As my sister and I took our nosebleed seats at Avery Fisher Hall, she sang the praises of an artisanal butter she had recently discovered, from a farm in upstate New York. As city dwellers, we import much of our corporeal sustenance; why not the spiritual kind as well? The idle thought instantly justified its existence when the strings of the Russian National Orchestra poured out like Béchamel in the opening movement of Schubert's “Unfinished” Symphony. Like any good chef, of course, conductor Vladimir Jurowski supplied a variety of flavors over the course of an intriguing program. The Unfinished, from 1822, exemplified one of the possible fates for a composer struggling with symphonic form and orchestration: if you're stuck trying to figure out where to go next, don't. Anton Safronov's “completion” of the third (from Schubert's piano sketches) and fourth (assembled from other Schubert works) movements, while respectful, was unsubtle and fussy. In particular, the finale, while full of Schubertian rapid shifts between parallel major and minor keys, placed too high a premium on deconstructing the orchestra into sequences of instrument groups. Had Schubert gone down any sort of path, it might well have been that sort — Beethoven's Eroica was no longer new by then — but Safronov's work inevitably lacked the hard-earned elegance and surface simplicity characteristic of the master and his extant two movements. This would be a terribly unfair comparison, if only the 35-year-old Safronov (who is still very much alive and completing his own works, too) hadn't invited it.

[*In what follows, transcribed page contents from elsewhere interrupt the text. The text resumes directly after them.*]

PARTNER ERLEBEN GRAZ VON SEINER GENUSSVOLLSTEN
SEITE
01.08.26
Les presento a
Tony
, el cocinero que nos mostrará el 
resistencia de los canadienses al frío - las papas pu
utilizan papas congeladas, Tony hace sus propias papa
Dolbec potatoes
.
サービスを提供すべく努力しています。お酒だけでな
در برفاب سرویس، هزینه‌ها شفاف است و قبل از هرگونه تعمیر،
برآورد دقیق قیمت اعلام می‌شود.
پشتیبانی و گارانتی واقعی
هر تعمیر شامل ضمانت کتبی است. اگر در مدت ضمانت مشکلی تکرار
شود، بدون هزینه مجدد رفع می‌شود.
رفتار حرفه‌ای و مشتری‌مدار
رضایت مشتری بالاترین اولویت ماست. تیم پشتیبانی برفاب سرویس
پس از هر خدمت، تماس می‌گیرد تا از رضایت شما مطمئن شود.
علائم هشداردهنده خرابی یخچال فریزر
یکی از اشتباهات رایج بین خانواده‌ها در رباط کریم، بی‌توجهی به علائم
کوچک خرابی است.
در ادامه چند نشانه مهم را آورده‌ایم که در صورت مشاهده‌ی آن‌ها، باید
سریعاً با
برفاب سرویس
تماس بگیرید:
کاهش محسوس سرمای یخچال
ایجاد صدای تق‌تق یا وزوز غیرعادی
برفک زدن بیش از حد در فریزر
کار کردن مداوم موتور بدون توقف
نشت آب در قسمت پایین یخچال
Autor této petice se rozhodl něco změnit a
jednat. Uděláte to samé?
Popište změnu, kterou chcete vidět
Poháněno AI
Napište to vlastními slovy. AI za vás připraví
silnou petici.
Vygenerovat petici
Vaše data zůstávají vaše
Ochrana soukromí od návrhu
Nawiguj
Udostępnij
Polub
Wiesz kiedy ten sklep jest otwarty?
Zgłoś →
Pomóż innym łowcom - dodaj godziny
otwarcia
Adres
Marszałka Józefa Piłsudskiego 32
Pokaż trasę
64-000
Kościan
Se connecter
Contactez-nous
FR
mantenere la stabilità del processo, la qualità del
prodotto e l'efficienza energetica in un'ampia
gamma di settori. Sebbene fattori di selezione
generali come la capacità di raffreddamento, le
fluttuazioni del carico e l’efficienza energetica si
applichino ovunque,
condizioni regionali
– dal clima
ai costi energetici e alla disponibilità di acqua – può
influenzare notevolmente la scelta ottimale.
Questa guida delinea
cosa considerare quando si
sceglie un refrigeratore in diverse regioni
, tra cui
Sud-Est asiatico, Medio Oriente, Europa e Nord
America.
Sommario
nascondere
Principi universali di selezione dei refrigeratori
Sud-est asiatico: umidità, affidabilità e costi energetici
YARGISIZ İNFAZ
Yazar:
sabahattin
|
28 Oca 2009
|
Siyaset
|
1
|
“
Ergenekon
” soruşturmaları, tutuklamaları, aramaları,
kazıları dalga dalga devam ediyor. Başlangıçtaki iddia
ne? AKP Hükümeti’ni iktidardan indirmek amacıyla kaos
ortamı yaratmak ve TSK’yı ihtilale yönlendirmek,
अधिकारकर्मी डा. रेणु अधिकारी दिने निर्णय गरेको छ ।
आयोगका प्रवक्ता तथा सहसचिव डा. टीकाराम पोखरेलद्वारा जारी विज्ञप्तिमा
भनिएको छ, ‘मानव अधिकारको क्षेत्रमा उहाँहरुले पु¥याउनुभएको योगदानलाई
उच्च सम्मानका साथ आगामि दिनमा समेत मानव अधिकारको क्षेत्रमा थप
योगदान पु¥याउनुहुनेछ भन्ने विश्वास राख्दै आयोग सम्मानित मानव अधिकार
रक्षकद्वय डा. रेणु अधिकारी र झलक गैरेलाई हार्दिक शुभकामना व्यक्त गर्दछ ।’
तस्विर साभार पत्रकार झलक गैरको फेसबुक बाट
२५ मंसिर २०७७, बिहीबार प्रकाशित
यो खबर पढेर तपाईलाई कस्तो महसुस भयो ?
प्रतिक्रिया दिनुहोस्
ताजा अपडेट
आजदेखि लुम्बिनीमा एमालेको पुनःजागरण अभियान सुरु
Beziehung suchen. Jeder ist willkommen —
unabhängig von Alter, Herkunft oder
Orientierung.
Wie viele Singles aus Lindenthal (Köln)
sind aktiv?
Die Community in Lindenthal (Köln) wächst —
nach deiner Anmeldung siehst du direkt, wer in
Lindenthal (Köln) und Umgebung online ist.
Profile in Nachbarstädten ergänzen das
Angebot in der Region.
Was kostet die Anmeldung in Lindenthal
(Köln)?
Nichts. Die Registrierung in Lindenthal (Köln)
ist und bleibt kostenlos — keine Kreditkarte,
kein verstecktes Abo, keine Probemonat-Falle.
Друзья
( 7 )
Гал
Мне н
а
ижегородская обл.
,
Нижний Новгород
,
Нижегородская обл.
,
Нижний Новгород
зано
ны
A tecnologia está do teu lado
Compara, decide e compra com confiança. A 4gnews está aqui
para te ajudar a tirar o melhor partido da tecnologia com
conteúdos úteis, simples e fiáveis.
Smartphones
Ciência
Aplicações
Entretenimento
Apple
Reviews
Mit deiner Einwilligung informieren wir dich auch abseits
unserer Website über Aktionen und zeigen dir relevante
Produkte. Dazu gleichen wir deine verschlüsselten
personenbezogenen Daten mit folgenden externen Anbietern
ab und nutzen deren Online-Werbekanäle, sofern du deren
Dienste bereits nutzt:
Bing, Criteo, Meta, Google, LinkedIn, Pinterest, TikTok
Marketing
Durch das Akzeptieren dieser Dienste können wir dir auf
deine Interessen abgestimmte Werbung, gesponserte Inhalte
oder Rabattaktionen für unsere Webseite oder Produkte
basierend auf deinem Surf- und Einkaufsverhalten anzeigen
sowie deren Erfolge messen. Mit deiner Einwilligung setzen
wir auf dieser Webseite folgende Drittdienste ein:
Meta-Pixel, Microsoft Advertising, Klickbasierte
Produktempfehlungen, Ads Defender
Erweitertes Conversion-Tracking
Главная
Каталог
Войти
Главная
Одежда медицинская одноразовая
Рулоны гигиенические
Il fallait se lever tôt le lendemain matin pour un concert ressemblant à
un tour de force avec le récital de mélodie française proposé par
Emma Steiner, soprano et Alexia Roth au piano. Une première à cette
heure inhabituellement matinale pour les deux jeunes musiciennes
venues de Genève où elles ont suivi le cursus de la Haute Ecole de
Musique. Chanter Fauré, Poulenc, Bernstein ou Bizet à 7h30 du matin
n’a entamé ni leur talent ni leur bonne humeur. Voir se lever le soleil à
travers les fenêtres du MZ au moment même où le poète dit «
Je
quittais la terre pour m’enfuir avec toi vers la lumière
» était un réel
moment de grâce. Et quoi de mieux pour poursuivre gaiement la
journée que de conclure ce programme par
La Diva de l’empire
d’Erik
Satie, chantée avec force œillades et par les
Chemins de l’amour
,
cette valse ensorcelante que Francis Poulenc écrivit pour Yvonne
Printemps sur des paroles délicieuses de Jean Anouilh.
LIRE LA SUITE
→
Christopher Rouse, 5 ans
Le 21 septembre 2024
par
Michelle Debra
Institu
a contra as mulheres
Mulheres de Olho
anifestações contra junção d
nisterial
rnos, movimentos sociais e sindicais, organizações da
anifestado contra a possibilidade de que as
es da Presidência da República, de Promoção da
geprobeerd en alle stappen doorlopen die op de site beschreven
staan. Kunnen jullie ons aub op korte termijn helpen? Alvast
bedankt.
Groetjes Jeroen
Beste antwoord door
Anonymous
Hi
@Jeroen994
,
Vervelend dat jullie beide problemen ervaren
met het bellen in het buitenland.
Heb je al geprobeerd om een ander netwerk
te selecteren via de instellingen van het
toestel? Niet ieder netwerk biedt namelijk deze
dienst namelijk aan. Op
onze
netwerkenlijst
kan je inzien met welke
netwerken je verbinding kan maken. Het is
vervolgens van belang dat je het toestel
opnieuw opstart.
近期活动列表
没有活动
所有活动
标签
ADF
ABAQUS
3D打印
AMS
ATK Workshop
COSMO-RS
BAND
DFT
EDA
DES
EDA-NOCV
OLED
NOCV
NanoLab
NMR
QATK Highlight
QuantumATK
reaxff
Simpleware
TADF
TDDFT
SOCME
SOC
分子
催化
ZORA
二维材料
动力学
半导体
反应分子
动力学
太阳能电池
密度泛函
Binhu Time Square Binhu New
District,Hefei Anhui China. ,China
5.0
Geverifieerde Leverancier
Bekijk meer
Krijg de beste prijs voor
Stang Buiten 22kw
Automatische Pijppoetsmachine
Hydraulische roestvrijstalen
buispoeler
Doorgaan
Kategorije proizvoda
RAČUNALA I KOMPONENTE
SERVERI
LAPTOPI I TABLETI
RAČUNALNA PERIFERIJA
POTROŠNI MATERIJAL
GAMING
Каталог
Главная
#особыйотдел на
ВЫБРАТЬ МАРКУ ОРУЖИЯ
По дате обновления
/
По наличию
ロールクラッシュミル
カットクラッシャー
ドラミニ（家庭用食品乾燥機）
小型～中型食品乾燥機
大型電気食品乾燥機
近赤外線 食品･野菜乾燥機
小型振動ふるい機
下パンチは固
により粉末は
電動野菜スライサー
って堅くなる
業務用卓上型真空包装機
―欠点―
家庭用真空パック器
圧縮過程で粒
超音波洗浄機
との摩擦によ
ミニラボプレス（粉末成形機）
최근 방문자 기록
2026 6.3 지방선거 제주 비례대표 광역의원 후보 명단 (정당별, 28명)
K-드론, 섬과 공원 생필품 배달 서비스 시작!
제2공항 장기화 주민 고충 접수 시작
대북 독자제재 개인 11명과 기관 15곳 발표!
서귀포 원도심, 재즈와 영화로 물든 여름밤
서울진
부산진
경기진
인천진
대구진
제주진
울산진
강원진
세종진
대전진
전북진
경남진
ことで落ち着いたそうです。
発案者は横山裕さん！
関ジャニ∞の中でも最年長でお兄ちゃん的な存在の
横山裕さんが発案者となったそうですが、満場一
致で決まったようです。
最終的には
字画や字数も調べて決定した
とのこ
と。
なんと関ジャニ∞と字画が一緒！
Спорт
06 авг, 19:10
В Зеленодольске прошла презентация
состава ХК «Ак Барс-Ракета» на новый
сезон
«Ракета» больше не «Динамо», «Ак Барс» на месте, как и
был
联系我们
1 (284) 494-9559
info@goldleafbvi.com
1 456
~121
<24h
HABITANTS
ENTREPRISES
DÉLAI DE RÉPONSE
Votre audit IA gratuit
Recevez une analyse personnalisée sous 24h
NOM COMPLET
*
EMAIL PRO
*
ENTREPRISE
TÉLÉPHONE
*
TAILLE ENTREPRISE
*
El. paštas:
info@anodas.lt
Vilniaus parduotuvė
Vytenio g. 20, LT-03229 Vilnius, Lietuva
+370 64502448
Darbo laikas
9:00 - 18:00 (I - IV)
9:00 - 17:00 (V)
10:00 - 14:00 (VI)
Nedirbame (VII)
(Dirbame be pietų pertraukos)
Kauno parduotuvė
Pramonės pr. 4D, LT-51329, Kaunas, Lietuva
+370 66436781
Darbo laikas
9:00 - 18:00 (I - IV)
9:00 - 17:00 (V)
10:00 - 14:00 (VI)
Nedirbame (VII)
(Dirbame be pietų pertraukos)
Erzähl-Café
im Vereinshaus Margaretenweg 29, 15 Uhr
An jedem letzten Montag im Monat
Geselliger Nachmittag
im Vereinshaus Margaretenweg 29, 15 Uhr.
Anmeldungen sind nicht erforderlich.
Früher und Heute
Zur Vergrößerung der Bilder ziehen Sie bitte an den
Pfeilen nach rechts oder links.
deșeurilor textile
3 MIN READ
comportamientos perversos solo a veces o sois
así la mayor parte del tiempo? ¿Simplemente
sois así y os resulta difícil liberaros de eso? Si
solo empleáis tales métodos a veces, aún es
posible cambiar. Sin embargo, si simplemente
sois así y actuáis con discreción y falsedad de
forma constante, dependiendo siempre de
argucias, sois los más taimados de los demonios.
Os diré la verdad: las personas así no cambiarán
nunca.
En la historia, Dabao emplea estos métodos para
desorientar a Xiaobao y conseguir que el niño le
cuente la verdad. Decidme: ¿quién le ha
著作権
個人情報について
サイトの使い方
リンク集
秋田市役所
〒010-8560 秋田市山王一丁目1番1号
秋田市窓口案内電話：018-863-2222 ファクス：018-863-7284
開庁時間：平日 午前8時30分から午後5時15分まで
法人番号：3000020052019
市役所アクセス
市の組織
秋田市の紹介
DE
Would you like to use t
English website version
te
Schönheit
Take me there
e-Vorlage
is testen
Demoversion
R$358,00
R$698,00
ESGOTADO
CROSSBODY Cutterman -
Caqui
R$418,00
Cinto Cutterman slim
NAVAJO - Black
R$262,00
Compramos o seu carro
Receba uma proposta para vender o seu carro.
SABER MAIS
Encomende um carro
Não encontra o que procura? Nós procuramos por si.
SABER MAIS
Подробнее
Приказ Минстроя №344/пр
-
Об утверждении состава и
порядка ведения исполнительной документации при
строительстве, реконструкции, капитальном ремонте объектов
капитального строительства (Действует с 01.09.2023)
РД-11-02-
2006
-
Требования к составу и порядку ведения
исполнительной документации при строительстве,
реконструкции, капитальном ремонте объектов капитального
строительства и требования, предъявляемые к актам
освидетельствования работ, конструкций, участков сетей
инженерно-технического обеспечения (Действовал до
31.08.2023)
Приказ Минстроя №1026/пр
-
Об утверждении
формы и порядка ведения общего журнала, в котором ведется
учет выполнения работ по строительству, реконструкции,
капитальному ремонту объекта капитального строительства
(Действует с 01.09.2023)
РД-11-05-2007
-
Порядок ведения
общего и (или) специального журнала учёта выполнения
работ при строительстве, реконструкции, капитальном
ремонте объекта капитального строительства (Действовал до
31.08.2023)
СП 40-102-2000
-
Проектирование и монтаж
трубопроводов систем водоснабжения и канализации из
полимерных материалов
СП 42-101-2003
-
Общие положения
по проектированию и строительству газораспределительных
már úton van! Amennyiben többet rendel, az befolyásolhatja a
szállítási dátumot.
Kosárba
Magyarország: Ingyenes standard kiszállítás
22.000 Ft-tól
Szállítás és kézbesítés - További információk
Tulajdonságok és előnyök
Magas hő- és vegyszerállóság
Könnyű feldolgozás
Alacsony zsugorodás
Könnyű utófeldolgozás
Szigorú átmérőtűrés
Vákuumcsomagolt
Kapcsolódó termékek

With strings stretching from wall to wall, a much larger ensemble backed pianist Stephen Hough in the Brahms D minor concerto. Where Schubert chose to punt, Brahms found a way to make his half-symphony go: add a protagonist and try again. Having Romanticized and modernized Schubert, Jurowski chose to emphasize mid-century Brahms the classicist: the orchestra's sound was less rounded and more directed, with clear contrapuntal lines and a tempo noticeably faster than the one I grew up listening to. Evidently Hough felt the same way, for he took every solo as an opportunity to stretch phrases out with Romantic flair. There was a section of the Adagio in which I was especially struck by how much he was enjoying his sojourn there; moments later came the only notable lapse in the impeccable taste for which he is revered by piano connoisseurs, when his expanded sense of time prevented a bouncing figure of two descending voices from being perceptible as melodic lines. In the case of a Brahms, whose style contains multitudes, it's difficult to determine whether Jurowski's or Hough's overall approach was the more true. What is certain is that the pairing of these two artists aptly summarized the challenges of interpreting Brahms. Every time the orchestra returned, tempo at full tilt, you could hear the slightly mismatched gears grinding for a moment until they meshed.
The audience was ultimately won over by a rousing, well-synchronized Rondo in which Jurowski's emphasis on instrumental counterpoint paid off, themes bouncing from timbre to timbre, dynamics shaded by instrument group even within phrases. It was a sublime moment — even at his most ungainly, Brahms is always good for a few of those — and once again, it threw Safronov's attempt at similar orchestral effects into unflattering relief. Poor fellow.